Question

An aqueous solution containing $12.48g$ of barium chloride in $1kg$ of water boils at $373.0832K$ . Calculate the degree of dissociation of barium chloride.
{${K_b}$ for ${H_2}O = 0.52K - gmo{l^{ - 1}}$, Molar mass of $BaC{l_2} = 208.34gmo{l^{ - 1}}$ }
A. $0.165$
B. $0.835$
C. $0.785$
D. None of these

Answer 1

The degree of dissociation is the fraction of original solute molecules that have dissociated in the solution. More precisely, the degree of dissociation refers to the amount of solute dissociated into ions or radicals per mole in the solution. In the case of very strong acids and bases, the degree of dissociation will be close to $100\%$ .

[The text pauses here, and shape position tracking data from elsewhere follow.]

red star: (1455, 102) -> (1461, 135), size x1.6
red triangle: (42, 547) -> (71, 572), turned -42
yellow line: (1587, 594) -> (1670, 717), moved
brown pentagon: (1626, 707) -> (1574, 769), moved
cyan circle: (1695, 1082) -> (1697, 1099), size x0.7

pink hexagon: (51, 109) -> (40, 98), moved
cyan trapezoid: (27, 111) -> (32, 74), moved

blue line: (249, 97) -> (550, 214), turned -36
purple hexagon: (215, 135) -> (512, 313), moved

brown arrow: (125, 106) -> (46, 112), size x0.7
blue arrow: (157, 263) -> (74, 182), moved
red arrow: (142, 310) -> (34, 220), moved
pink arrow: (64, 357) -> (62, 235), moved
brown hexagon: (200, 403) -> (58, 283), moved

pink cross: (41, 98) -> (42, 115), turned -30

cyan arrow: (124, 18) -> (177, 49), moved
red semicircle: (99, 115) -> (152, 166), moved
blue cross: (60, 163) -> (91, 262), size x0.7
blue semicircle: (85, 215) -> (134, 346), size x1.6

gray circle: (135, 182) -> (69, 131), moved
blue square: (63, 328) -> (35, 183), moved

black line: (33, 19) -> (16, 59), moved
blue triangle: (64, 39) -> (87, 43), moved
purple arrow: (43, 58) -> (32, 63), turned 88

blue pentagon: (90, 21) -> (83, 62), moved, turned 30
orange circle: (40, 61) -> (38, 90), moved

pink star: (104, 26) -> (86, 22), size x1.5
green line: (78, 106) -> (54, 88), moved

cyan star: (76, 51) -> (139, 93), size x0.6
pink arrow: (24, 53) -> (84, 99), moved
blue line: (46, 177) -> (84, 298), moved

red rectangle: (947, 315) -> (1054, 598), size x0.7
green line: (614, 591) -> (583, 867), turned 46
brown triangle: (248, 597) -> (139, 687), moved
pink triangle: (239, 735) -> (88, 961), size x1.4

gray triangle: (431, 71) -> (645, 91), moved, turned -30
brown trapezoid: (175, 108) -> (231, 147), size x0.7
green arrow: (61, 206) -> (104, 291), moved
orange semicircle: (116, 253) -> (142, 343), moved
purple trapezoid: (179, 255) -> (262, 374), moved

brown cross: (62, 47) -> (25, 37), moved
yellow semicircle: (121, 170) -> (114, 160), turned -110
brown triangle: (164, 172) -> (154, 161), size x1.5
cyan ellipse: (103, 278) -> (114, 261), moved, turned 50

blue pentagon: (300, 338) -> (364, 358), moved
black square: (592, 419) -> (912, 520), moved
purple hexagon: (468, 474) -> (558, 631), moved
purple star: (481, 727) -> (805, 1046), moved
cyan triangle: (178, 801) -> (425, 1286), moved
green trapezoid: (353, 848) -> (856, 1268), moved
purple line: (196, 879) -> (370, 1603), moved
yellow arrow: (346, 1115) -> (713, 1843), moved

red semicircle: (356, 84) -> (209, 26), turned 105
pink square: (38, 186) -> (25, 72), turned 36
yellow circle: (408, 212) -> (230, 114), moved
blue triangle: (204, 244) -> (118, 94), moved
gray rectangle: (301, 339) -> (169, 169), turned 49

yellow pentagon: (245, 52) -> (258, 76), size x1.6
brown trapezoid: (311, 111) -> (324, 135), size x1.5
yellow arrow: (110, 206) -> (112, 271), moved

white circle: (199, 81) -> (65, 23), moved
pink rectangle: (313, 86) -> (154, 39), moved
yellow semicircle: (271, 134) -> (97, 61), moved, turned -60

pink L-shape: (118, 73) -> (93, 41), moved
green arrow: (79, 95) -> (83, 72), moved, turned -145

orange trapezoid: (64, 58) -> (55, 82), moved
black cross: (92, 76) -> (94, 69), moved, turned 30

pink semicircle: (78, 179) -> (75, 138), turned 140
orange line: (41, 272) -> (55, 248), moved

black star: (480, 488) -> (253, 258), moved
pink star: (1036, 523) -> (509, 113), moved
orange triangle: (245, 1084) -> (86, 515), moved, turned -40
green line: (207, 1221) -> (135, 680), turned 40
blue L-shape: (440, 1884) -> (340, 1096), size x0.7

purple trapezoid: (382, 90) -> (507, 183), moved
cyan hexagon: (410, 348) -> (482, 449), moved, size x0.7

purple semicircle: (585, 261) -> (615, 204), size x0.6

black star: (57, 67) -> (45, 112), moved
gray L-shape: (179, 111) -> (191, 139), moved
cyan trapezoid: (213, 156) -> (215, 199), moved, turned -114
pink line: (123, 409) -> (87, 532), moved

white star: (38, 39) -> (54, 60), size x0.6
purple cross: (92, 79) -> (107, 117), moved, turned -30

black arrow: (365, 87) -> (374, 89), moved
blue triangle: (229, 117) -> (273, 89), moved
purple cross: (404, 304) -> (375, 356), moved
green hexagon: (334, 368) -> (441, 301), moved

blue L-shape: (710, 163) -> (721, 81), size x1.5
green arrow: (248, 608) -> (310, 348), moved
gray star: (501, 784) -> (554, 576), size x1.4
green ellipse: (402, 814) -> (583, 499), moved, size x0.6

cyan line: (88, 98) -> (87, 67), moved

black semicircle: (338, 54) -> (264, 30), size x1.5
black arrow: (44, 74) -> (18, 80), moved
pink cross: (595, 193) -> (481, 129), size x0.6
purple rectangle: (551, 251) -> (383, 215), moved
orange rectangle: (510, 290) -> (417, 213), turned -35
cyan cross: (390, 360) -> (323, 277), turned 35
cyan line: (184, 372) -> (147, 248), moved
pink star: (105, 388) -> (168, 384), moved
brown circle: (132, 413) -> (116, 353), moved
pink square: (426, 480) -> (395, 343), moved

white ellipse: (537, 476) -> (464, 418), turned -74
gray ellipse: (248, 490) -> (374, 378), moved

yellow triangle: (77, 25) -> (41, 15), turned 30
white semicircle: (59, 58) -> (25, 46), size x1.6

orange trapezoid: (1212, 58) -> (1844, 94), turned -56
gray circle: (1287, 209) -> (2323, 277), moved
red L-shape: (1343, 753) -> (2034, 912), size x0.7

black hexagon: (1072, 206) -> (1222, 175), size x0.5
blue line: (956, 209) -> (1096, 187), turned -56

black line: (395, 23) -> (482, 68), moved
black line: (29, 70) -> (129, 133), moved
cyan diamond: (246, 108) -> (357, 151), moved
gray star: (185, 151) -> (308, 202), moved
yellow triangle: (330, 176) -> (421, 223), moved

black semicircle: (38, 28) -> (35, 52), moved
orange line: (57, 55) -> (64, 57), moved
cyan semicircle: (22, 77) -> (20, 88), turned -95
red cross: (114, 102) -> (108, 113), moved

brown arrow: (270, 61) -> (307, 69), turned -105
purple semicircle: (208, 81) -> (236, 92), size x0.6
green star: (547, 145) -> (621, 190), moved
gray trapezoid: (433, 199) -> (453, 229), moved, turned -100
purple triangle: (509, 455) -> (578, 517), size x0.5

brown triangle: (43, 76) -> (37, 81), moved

Complete step by step answer:

The elevation in boiling point is defined as the increase in the boiling point of a liquid when some other miscible liquid is dissolved into it and the boiling point of this solution is greater than the boiling point of pure solvent. It depends upon the degree of dissociation of the solute molecules in the solution and the molality of the solution. Mathematically, it is denoted as:
$\Delta {T_b} = i \times {K_b} \times m$ …..(i)
As per the question, given weight of $BaC{l_2} = 12.48g$
Molar mass of $BaC{l_2} = 208.34gmo{l^{ - 1}}$
Weight of solvent taken = $1kg$
Thus, the molality of a solution is defined as the number of moles of solute present per kilogram of solvent. Mathematically, it is written as:
$m = \dfrac{n}{{{M_{solvent}}(kg)}} = \dfrac{w}{{{M_w}}} \times \dfrac{1}{{{M_{solvent}}(kg)}}$
Substituting the values in the above equation, we have molality as:
$m = \dfrac{{12.48g}}{{208g}} \times \dfrac{1}{1} = 0.06m$
The value of elevation in boiling point is = $\Delta {T_b} = (373.0832 - 373)K = 0.0832K$
Thus, from equation (i), we have:
$i = \dfrac{{\Delta {T_b}}}{{{K_b}m}}$
Substituting the values in the above equation we have:
$i = \dfrac{{0.0832}}{{0.52 \times 0.06}} = 2.67$
We also know that the Van't hoff factor ($i$ ) is equal to the number of moles at equilibrium. Thus, for the dissociation of barium chloride, the reaction can be written as:
$BaC{l_2} \rightleftharpoons B{a^{2 + }} + 2C{l^ - }$
($1 - x$ ) $x$ $2x$
Thus, the total number of moles at equilibrium = $1 - x + x + 2x = 2.67$
Thus, the number of moles of solute dissociated = $x = \dfrac{{2.67 - 1}}{2} = 0.835$
Hence, the degree of dissociation = $0.835 \times 100 = 83.5\%$
The correct option is B. $0.835$ .

Note:
The Van't Hoff factor is the ratio of the actual concentration of particles produced when the substance is dissolved in the solution and the concentration of a substance as calculated with the help of its mass. For most of the non-electrolytes that get dissolved in water, the Van't Hoff factor is equal to one.